== Dataset records

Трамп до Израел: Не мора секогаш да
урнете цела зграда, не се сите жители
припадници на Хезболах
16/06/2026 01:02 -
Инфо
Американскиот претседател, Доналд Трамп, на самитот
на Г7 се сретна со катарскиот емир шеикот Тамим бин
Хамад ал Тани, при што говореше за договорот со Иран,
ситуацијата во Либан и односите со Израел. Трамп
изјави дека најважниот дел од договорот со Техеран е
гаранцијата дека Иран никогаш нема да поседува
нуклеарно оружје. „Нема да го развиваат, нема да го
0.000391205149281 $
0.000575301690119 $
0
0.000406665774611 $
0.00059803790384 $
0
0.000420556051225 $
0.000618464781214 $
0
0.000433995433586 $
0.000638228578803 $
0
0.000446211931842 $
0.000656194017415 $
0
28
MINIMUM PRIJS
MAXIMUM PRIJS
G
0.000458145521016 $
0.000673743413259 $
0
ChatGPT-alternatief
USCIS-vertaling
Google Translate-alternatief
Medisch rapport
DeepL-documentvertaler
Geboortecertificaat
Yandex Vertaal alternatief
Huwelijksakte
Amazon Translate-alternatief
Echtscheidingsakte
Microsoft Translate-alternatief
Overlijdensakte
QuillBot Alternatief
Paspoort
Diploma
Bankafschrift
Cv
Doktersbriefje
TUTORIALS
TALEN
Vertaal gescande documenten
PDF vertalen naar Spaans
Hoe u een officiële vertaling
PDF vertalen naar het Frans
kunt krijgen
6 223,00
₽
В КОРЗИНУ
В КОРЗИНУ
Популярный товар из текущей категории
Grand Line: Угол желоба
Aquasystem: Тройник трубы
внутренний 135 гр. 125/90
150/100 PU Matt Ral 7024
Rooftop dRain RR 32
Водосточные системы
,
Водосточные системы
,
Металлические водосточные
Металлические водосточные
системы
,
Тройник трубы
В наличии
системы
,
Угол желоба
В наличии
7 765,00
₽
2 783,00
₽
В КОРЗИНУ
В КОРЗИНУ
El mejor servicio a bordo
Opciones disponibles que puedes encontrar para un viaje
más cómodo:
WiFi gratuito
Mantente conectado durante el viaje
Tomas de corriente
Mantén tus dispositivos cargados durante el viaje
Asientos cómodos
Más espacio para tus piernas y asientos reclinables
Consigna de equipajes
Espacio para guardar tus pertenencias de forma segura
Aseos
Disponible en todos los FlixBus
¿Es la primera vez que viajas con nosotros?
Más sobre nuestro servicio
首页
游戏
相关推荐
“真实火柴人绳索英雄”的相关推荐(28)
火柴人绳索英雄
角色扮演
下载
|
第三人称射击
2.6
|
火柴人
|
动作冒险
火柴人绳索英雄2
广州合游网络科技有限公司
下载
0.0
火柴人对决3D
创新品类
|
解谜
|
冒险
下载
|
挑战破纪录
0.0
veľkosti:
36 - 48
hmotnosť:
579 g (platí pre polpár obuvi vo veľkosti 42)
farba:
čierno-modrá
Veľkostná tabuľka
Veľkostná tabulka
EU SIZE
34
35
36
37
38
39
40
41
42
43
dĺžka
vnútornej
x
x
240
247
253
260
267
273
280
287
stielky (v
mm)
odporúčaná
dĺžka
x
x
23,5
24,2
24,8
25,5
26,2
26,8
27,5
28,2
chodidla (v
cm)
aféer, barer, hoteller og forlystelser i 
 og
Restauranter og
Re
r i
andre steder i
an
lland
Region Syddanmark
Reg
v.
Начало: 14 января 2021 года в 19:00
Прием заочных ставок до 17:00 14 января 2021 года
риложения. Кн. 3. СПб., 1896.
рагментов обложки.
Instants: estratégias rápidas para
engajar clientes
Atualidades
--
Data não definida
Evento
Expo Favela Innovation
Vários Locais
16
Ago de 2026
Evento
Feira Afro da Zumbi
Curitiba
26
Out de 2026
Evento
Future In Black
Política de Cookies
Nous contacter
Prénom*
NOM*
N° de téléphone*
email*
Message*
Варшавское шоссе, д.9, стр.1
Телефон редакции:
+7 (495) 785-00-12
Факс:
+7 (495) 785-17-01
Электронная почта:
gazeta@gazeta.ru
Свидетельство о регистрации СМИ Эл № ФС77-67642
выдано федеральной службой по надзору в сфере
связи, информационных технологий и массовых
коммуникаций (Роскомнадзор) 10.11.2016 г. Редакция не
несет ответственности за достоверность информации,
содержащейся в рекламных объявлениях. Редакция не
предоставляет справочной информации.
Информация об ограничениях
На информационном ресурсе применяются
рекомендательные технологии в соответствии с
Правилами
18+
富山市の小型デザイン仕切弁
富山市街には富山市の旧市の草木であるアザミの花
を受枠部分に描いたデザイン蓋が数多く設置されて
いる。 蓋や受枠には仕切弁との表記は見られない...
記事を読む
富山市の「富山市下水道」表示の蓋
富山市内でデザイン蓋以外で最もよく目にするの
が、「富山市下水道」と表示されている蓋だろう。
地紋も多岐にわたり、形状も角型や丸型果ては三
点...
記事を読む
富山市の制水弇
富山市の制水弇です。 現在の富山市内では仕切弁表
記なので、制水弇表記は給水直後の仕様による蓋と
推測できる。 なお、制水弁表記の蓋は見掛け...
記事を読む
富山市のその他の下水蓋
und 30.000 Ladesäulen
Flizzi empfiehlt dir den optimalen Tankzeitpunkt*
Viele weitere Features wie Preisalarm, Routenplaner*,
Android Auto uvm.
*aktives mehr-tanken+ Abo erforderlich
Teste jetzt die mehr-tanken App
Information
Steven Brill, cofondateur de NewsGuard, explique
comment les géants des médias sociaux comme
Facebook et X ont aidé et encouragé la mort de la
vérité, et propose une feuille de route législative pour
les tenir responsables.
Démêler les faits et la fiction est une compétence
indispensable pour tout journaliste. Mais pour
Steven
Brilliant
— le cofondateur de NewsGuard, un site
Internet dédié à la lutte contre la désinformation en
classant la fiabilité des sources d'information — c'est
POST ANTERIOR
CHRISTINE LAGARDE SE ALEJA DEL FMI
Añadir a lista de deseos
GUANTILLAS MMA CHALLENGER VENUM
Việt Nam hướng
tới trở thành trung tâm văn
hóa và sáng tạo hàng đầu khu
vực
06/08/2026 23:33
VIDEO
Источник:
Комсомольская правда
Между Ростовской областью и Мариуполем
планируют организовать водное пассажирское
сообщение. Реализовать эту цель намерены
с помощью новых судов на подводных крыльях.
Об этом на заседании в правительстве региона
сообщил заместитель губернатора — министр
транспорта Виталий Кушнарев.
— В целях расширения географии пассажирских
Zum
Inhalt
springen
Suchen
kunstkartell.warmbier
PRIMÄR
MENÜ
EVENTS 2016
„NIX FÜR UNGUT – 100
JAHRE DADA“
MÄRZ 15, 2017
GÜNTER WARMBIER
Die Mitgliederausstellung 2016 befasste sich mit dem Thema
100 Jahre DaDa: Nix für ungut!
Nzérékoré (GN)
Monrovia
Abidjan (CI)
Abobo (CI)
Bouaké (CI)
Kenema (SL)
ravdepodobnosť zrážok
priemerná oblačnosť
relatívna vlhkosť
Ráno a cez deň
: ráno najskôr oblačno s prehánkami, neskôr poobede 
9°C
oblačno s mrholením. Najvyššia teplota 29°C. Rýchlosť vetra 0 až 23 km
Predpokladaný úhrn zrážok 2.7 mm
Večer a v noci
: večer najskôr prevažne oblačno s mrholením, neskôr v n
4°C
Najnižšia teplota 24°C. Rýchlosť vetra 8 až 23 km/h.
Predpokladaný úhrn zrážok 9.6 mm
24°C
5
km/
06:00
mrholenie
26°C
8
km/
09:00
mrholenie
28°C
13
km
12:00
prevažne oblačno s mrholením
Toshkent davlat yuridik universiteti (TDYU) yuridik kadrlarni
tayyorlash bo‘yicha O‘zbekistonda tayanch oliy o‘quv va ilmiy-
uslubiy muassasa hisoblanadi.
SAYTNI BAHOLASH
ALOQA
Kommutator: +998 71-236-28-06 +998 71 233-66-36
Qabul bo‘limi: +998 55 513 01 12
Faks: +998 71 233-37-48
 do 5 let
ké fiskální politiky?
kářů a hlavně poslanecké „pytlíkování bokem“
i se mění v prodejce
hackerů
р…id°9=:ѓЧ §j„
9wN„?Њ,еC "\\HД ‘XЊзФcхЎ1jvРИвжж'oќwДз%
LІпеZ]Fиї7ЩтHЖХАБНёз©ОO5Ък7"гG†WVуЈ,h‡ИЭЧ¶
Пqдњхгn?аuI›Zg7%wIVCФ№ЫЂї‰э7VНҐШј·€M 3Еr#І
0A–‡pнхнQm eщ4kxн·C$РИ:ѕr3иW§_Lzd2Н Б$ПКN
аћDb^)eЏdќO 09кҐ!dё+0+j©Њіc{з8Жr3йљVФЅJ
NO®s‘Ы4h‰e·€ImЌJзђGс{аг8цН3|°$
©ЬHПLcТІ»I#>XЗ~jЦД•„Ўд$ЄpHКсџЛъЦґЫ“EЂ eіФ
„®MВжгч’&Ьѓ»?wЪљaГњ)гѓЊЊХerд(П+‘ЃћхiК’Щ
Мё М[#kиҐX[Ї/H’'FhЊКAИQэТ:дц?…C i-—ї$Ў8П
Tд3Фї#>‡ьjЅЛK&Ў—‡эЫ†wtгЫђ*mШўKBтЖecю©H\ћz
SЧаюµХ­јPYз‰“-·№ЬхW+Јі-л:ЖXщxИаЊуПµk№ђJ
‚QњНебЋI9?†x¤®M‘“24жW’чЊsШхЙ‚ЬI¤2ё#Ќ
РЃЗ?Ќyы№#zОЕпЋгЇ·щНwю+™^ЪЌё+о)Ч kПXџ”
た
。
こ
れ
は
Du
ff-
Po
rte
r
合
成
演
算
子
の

====

**Exercise brief**
Repeat exactly the lines of the listing from its first line through the line that holds "El mejor servicio a bordo". Nothing else should appear.

**Reply to the task**
Трамп до Израел: Не мора секогаш да
урнете цела зграда, не се сите жители
припадници на Хезболах
16/06/2026 01:02 -
Инфо
Американскиот претседател, Доналд Трамп, на самитот
на Г7 се сретна со катарскиот емир шеикот Тамим бин
Хамад ал Тани, при што говореше за договорот со Иран,
ситуацијата во Либан и односите со Израел. Трамп
изјави дека најважниот дел од договорот со Техеран е
гаранцијата дека Иран никогаш нема да поседува
нуклеарно оружје. „Нема да го развиваат, нема да го
0.000391205149281 $
0.000575301690119 $
0
0.000406665774611 $
0.00059803790384 $
0
0.000420556051225 $
0.000618464781214 $
0
0.000433995433586 $
0.000638228578803 $
0
0.000446211931842 $
0.000656194017415 $
0
28
MINIMUM PRIJS
MAXIMUM PRIJS
G
0.000458145521016 $
0.000673743413259 $
0
ChatGPT-alternatief
USCIS-vertaling
Google Translate-alternatief
Medisch rapport
DeepL-documentvertaler
Geboortecertificaat
Yandex Vertaal alternatief
Huwelijksakte
Amazon Translate-alternatief
Echtscheidingsakte
Microsoft Translate-alternatief
Overlijdensakte
QuillBot Alternatief
Paspoort
Diploma
Bankafschrift
Cv
Doktersbriefje
TUTORIALS
TALEN
Vertaal gescande documenten
PDF vertalen naar Spaans
Hoe u een officiële vertaling
PDF vertalen naar het Frans
kunt krijgen
6 223,00
₽
В КОРЗИНУ
В КОРЗИНУ
Популярный товар из текущей категории
Grand Line: Угол желоба
Aquasystem: Тройник трубы
внутренний 135 гр. 125/90
150/100 PU Matt Ral 7024
Rooftop dRain RR 32
Водосточные системы
,
Водосточные системы
,
Металлические водосточные
Металлические водосточные
системы
,
Тройник трубы
В наличии
системы
,
Угол желоба
В наличии
7 765,00
₽
2 783,00
₽
В КОРЗИНУ
В КОРЗИНУ
El mejor servicio a bordo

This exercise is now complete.